In South Korea, government-sponsored villages for immersion English instruction for middle school students are expected to open this year to improve spoken and written skills in the language and prepare students for more-advanced study in high school.

English education in Japan’s government schools has traditionally begun in the 7th grade, junior high school. But a new policy will require lessons in elementary school as well. Since Japan adjusted its national curriculum in 2002, English has already become standard in the lower grades. More than nine in 10 elementary schools have English programs, most of them beginning in the 1st grade, according to Hiroshi Kamiyo, the supervisor for social education for the Japanese Education Ministry. But those students can spend as little as a few hours each year learning the language.

And just as the United States is heeding the importance of China in the global economy—and the need for American students to acquire Chinese-language skills—China has boosted its academic requirements in English.

The language is now a required course, beginning in 3rd grade. While some rural areas are struggling to meet the mandate, some city schools have established such classes as early as 1st grade, according to the British Council, a London-based international organization that promotes educational opportunity and cultural relations.

According to a recent council report, more people are learning English in China than in any other nation.

Those three Asian nations are competing for teachers for English classes, luring applicants primarily from Australia, Canada, and the United States to teach classes and serve as linguistic role models. Japan tends to offer higher wages and better working conditions to teachers in its long-standing JET, or Japanese Exchange and Teaching, program.

China and Japan are hoping to train their own corps of English teachers through policies that pay for high school and college students to study abroad and perfect their language skills in English-speaking countries. Those initiatives, however, are expected to take years before they yield strong teaching forces.

European Sentiments

Countries in Europe have both collectively and individually taken on the issue. The European Union, a coalition of 25 countries, has 20 official languages, a number that is expected to grow as other nations join.

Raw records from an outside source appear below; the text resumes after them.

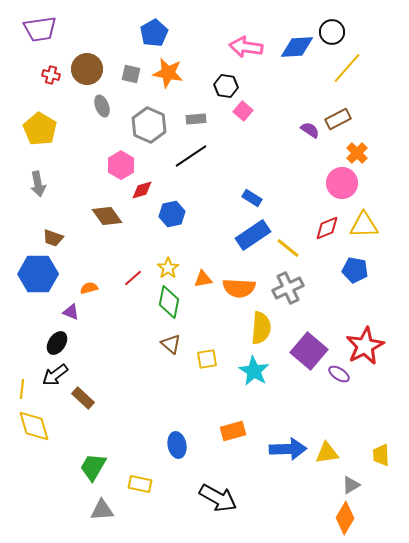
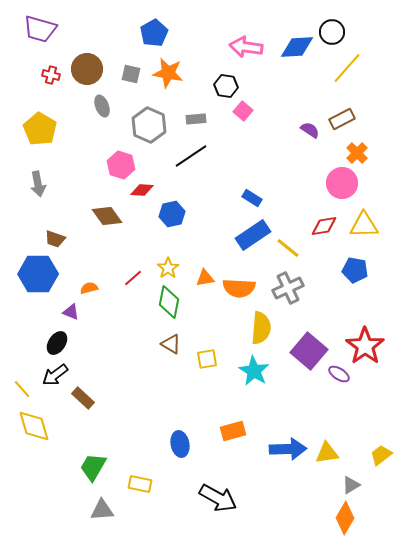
purple trapezoid at (40, 29): rotated 24 degrees clockwise
brown rectangle at (338, 119): moved 4 px right
pink hexagon at (121, 165): rotated 12 degrees counterclockwise
red diamond at (142, 190): rotated 20 degrees clockwise
red diamond at (327, 228): moved 3 px left, 2 px up; rotated 12 degrees clockwise
brown trapezoid at (53, 238): moved 2 px right, 1 px down
orange triangle at (203, 279): moved 2 px right, 1 px up
brown triangle at (171, 344): rotated 10 degrees counterclockwise
red star at (365, 346): rotated 9 degrees counterclockwise
yellow line at (22, 389): rotated 48 degrees counterclockwise
blue ellipse at (177, 445): moved 3 px right, 1 px up
yellow trapezoid at (381, 455): rotated 55 degrees clockwise
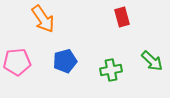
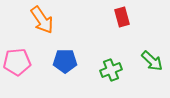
orange arrow: moved 1 px left, 1 px down
blue pentagon: rotated 15 degrees clockwise
green cross: rotated 10 degrees counterclockwise
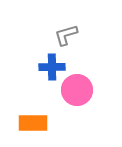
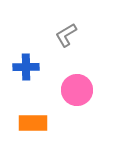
gray L-shape: rotated 15 degrees counterclockwise
blue cross: moved 26 px left
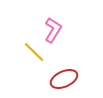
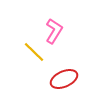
pink L-shape: moved 1 px right, 1 px down
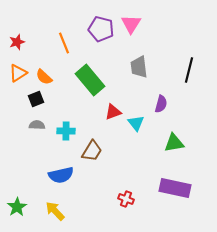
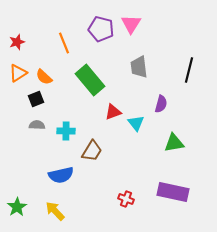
purple rectangle: moved 2 px left, 4 px down
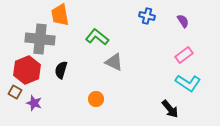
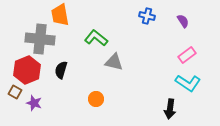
green L-shape: moved 1 px left, 1 px down
pink rectangle: moved 3 px right
gray triangle: rotated 12 degrees counterclockwise
black arrow: rotated 48 degrees clockwise
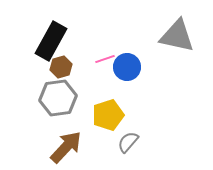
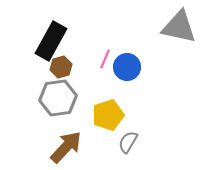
gray triangle: moved 2 px right, 9 px up
pink line: rotated 48 degrees counterclockwise
gray semicircle: rotated 10 degrees counterclockwise
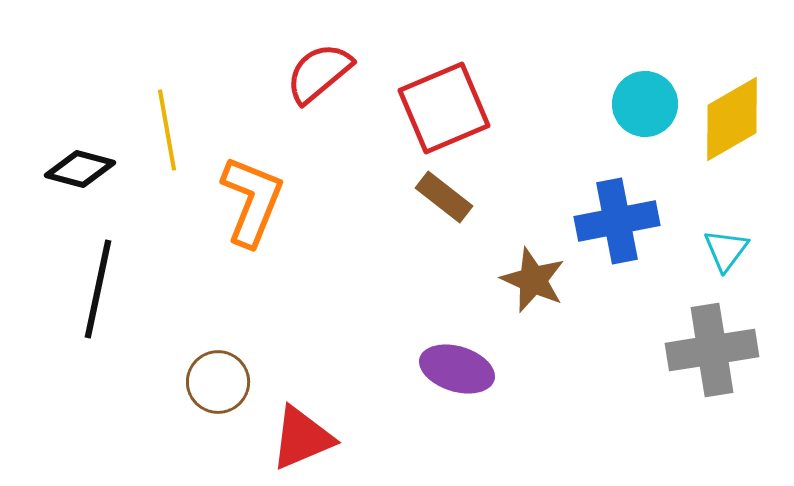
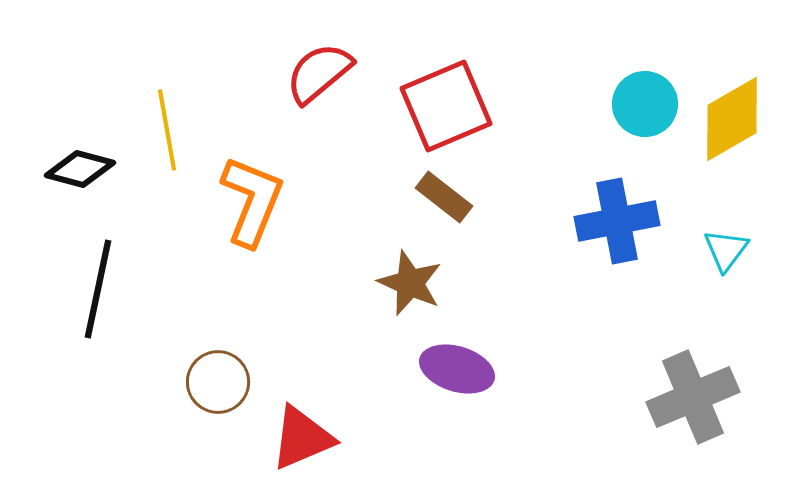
red square: moved 2 px right, 2 px up
brown star: moved 123 px left, 3 px down
gray cross: moved 19 px left, 47 px down; rotated 14 degrees counterclockwise
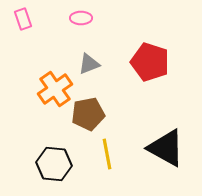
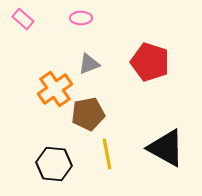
pink rectangle: rotated 30 degrees counterclockwise
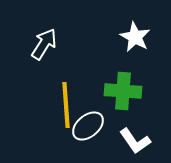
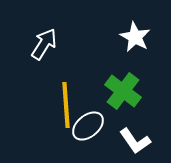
green cross: rotated 33 degrees clockwise
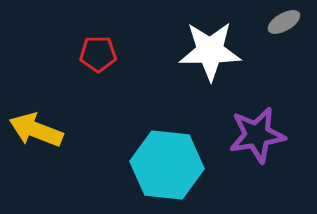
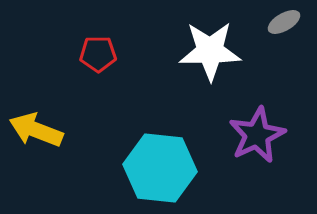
purple star: rotated 16 degrees counterclockwise
cyan hexagon: moved 7 px left, 3 px down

About 16 percent of the EU population speaks English as their native language, and 89 percent of students in the union learn English as a foreign language, according to a report last fall by the Commission of the European Communities. The EU organizing body has identified language learning as a critical priority for the “mutilingual institution,” according to official documents.

As a result, there has been marked progress in language learning in the past few years. In a survey last year by Eurobarometer, conducted by the EU, 56 percent of citizens in the union’s member countries could have a conversation in a language other than their native tongues, and more than a fourth of those surveyed were somewhat proficient in two other languages. Some 40 percent of those who speak other native languages can hold a conversation in English.

“We have a strong language policy to which all nations are agreeing to the fact that [multilingualism] is very important,” said Mary Kavanagh, an education adviser with the European Union delegation to the United States. “All the member nations are really focusing on teaching languages from an early age.”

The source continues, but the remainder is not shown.